━━━ DATASET CONTENT ━━━
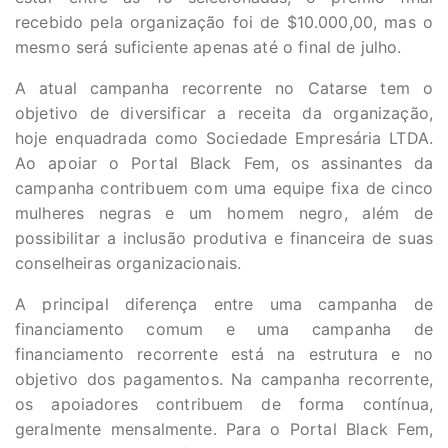
recebido pela organização foi de $10.000,00, mas o
mesmo será suficiente apenas até o final de julho.
A atual campanha recorrente no Catarse tem o
objetivo de diversificar a receita da organização,
hoje enquadrada como Sociedade Empresária LTDA.
Ao apoiar o Portal Black Fem, os assinantes da
campanha contribuem com uma equipe fixa de cinco
mulheres negras e um homem negro, além de
possibilitar a inclusão produtiva e financeira de suas
conselheiras organizacionais.
A principal diferença entre uma campanha de
financiamento comum e uma campanha de
financiamento recorrente está na estrutura e no
objetivo dos pagamentos. Na campanha recorrente,
os apoiadores contribuem de forma contínua,
geralmente mensalmente. Para o Portal Black Fem,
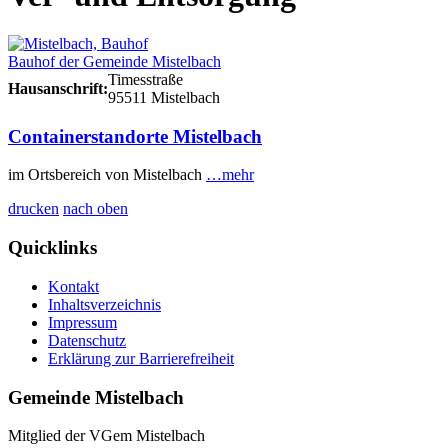
Bauhof der Gemeinde Mistelbach
Timesstraße
Hausanschrift:
95511 Mistelbach
Containerstandorte Mistelbach
im Ortsbereich von Mistelbach
…mehr
drucken
nach oben
Quicklinks
Kontakt
Inhaltsverzeichnis
Impressum
Datenschutz
Erklärung zur Barrierefreiheit
Gemeinde Mistelbach
Mitglied der VGem Mistelbach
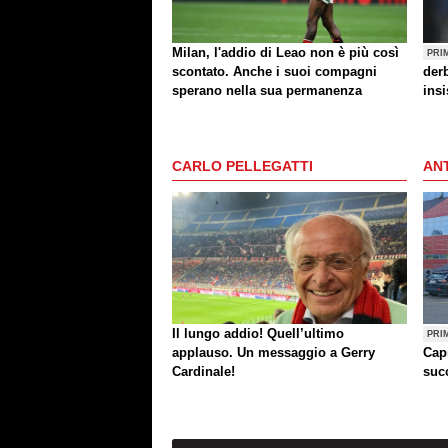
Milan, l'addio di Leao non è più così
PRI
scontato. Anche i suoi compagni
der
sperano nella sua permanenza
insi
CARLO PELLEGATTI
ANT
Il lungo addio! Quell’ultimo
PRI
applauso. Un messaggio a Gerry
Cap
Cardinale!
succ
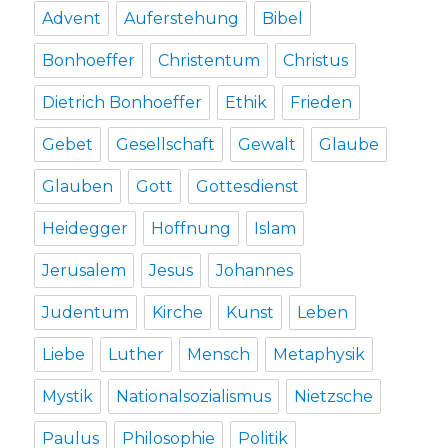
Advent
Auferstehung
Bibel
Bonhoeffer
Christentum
Christus
Dietrich Bonhoeffer
Ethik
Frieden
Gebet
Gesellschaft
Gewalt
Glaube
Glauben
Gott
Gottesdienst
Heidegger
Hoffnung
Islam
Jerusalem
Jesus
Johannes
Judentum
Kirche
Kunst
Leben
Liebe
Luther
Mensch
Metaphysik
Mystik
Nationalsozialismus
Nietzsche
Paulus
Philosophie
Politik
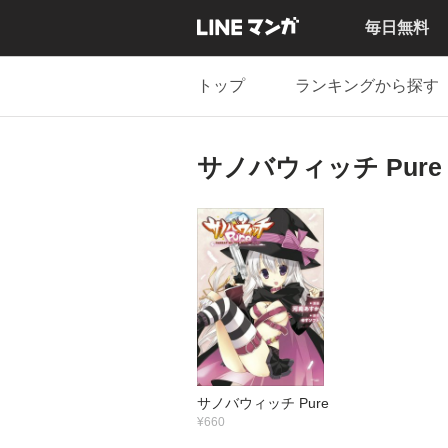
毎日無料
トップ
ランキングから探す
サノバウィッチ Pure
サノバウィッチ Pure
¥660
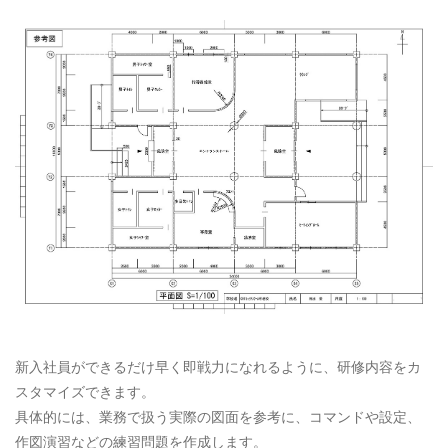
新入社員ができるだけ早く即戦力になれるように、研修内容をカ
スタマイズできます。
具体的には、業務で扱う実際の図面を参考に、コマンドや設定、
作図演習などの練習問題を作成します。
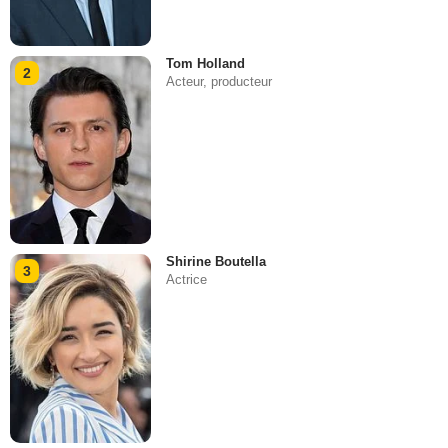
Tom Holland
2
Acteur, producteur
Shirine Boutella
3
Actrice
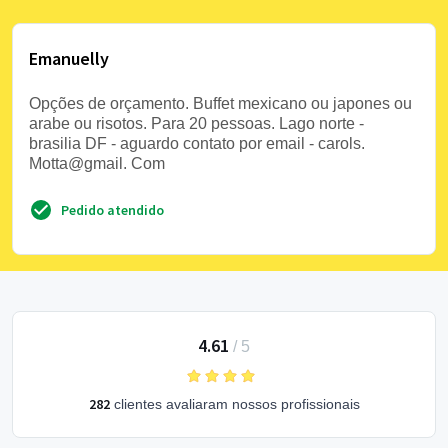
Emanuelly
Opções de orçamento. Buffet mexicano ou japones ou
arabe ou risotos. Para 20 pessoas. Lago norte -
brasilia DF - aguardo contato por email - carols.
Motta@gmail. Com
Pedido atendido
4.61
/
5
282
clientes avaliaram nossos profissionais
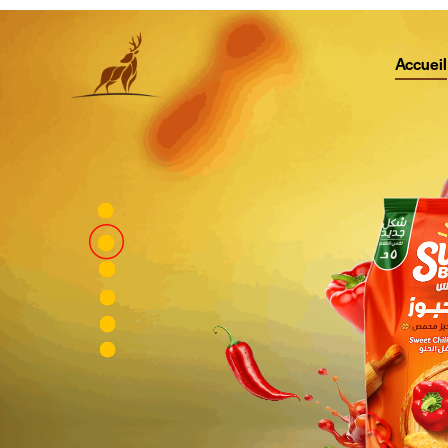
Accueil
━━━
BRIEF:
The records must appear again word for word, though none of their pictures should.

ANSWER FOR THIS EXERCISE:
recebido pela organização foi de $10.000,00, mas o
mesmo será suficiente apenas até o final de julho.
A atual campanha recorrente no Catarse tem o
objetivo de diversificar a receita da organização,
hoje enquadrada como Sociedade Empresária LTDA.
Ao apoiar o Portal Black Fem, os assinantes da
campanha contribuem com uma equipe fixa de cinco
mulheres negras e um homem negro, além de
possibilitar a inclusão produtiva e financeira de suas
conselheiras organizacionais.
A principal diferença entre uma campanha de
financiamento comum e uma campanha de
financiamento recorrente está na estrutura e no
objetivo dos pagamentos. Na campanha recorrente,
os apoiadores contribuem de forma contínua,
geralmente mensalmente. Para o Portal Black Fem,
Bauhof der Gemeinde Mistelbach
Timesstraße
Hausanschrift:
95511 Mistelbach
Containerstandorte Mistelbach
im Ortsbereich von Mistelbach
…mehr
drucken
nach oben
Quicklinks
Kontakt
Inhaltsverzeichnis
Impressum
Datenschutz
Erklärung zur Barrierefreiheit
Gemeinde Mistelbach
Mitglied der VGem Mistelbach
Milan, l'addio di Leao non è più così
PRI
scontato. Anche i suoi compagni
der
sperano nella sua permanenza
insi
CARLO PELLEGATTI
ANT
Il lungo addio! Quell’ultimo
PRI
applauso. Un messaggio a Gerry
Cap
Cardinale!
succ
Advent
Auferstehung
Bibel
Bonhoeffer
Christentum
Christus
Dietrich Bonhoeffer
Ethik
Frieden
Gebet
Gesellschaft
Gewalt
Glaube
Glauben
Gott
Gottesdienst
Heidegger
Hoffnung
Islam
Jerusalem
Jesus
Johannes
Judentum
Kirche
Kunst
Leben
Liebe
Luther
Mensch
Metaphysik
Mystik
Nationalsozialismus
Nietzsche
Paulus
Philosophie
Politik
毎日無料
トップ
ランキングから探す
サノバウィッチ Pure
サノバウィッチ Pure
¥660
新入社員ができるだけ早く即戦力になれるように、研修内容をカ
スタマイズできます。
具体的には、業務で扱う実際の図面を参考に、コマンドや設定、
作図演習などの練習問題を作成します。
Tom Holland
2
Acteur, producteur
Shirine Boutella
3
Actrice
Emanuelly
Opções de orçamento. Buffet mexicano ou japones ou
arabe ou risotos. Para 20 pessoas. Lago norte -
brasilia DF - aguardo contato por email - carols.
Motta@gmail. Com
Pedido atendido
4.61
/
5
282
clientes avaliaram nossos profissionais
Accueil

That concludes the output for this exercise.